(Items from a dataset)
__________
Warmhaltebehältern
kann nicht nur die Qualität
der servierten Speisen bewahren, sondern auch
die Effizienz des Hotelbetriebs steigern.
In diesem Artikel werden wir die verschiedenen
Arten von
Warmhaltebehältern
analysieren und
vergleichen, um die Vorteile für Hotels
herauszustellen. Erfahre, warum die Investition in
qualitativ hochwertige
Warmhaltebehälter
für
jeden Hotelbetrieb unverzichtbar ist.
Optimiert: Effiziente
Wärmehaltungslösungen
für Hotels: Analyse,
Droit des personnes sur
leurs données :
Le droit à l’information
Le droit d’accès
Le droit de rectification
__________
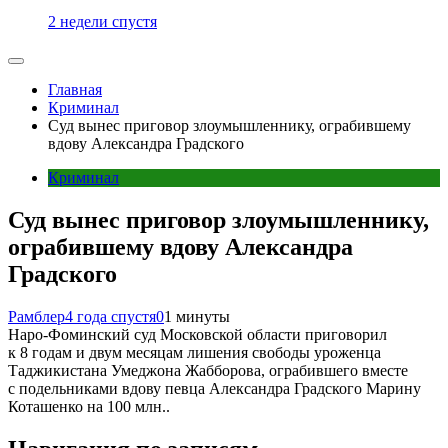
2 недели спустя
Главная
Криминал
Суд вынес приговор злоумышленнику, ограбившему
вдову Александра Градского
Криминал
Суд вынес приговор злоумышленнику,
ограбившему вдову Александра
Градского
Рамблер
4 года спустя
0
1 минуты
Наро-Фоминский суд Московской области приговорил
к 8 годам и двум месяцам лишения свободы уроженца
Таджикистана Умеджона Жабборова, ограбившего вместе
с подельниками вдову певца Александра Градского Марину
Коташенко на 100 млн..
__________
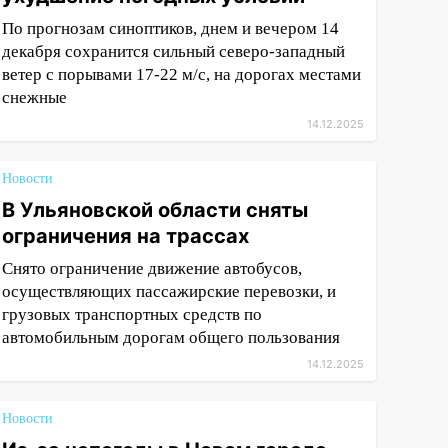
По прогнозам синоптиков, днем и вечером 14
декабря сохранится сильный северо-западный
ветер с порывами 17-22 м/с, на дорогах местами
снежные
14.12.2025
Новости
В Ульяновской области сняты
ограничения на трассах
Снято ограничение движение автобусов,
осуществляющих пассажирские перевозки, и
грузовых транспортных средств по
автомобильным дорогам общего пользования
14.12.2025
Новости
__________
• **Exercise prompt**: The answer must consist of each line in the entries above that includes "вдову".

• **Result below**:
вдову Александра Градского
ограбившему вдову Александра
с подельниками вдову певца Александра Градского Марину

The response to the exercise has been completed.